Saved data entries
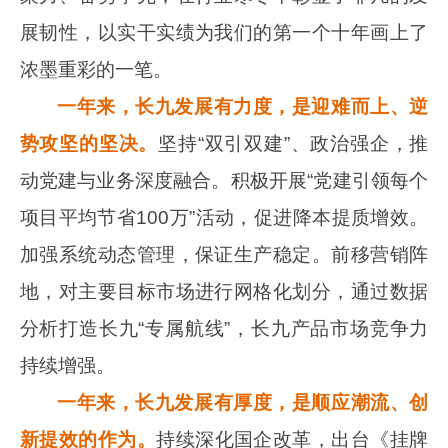
展韧性，以实干实绩为我们的第一个十年画上了
浓墨重彩的一笔。
一年来，长九发展有力度，是迎难而上、逆
势攻坚的坚决。
坚持“双引双建”、政治强企，推
动党建与业务深度融合。积极开展“党建引领每个
项目平均节省
100
万”活动，促进降本提质增效。
加强系统动态管理，保证生产稳定。前移营销阵
地，对主要目标市场进行网格化划分，通过数据
分析打造长九“专属航线”，长九产品市场竞争力
持续增强。
一年来，长九发展有厚度，是顺应潮流、创
新提效的作为。
持续深化国企改革，出台《挂牌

> **WHAT YOU ARE ASKED TO DO**: Return, word for word, the line containing "加强系统动态管理，保证生产稳定。前移营销阵" and all lines after it through the last line of the records, and nothing else.

> **EXERCISE RESULT**:
加强系统动态管理，保证生产稳定。前移营销阵
地，对主要目标市场进行网格化划分，通过数据
分析打造长九“专属航线”，长九产品市场竞争力
持续增强。
一年来，长九发展有厚度，是顺应潮流、创
新提效的作为。
持续深化国企改革，出台《挂牌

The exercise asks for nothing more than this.